## TASK DIRECTIONS
Return the lines of the data below in which the string "every" occurs.

## DATA IN THIS EXERCISE
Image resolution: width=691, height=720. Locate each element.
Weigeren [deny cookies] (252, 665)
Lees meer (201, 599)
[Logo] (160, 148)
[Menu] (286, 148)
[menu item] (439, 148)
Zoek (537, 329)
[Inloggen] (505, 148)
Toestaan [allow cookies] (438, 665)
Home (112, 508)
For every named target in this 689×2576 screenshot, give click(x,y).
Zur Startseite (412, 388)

==

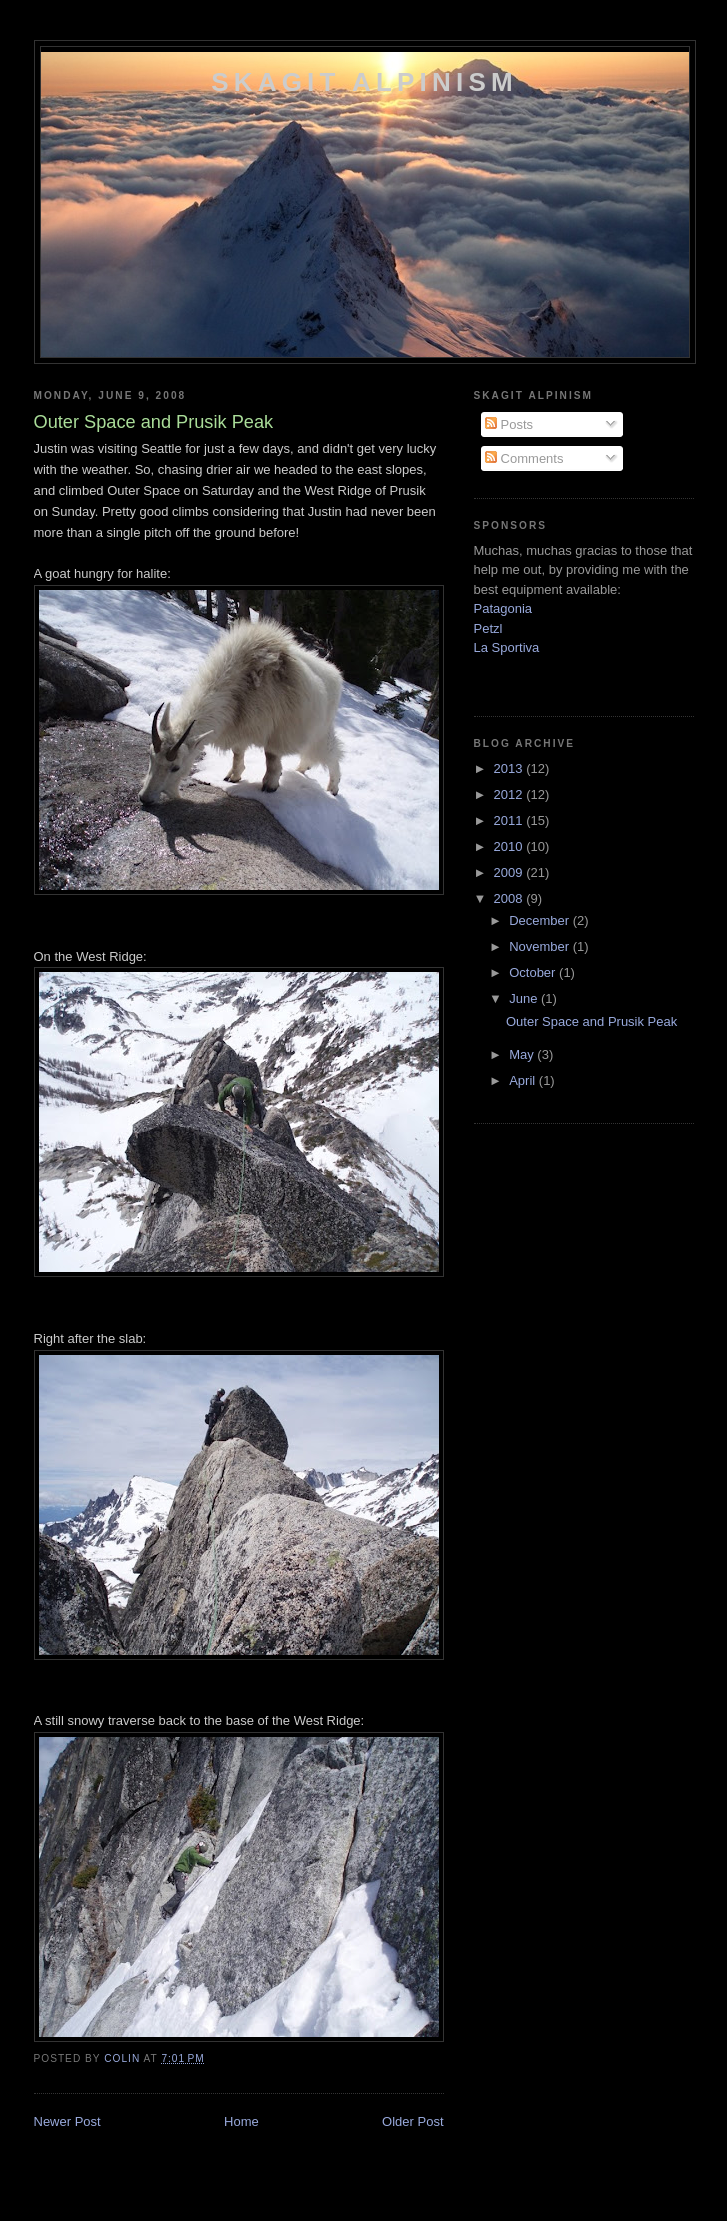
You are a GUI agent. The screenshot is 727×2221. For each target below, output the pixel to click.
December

* * *

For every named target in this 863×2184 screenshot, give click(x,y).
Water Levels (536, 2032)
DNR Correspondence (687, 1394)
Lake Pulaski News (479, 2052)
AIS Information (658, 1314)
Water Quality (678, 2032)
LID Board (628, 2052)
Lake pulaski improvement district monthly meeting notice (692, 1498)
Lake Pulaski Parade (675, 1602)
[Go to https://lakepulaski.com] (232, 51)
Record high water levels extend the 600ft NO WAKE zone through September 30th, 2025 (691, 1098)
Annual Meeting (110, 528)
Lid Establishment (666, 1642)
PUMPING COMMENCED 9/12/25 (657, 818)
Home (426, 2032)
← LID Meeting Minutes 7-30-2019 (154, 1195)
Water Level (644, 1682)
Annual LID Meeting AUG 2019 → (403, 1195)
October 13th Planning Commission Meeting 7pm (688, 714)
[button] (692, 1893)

## OUTPUT FOR THIS EXERCISE
For every named target in this 689×2576 screenshot, give click(x,y).
For every named target in this 863×2184 screenshot, give click(x,y).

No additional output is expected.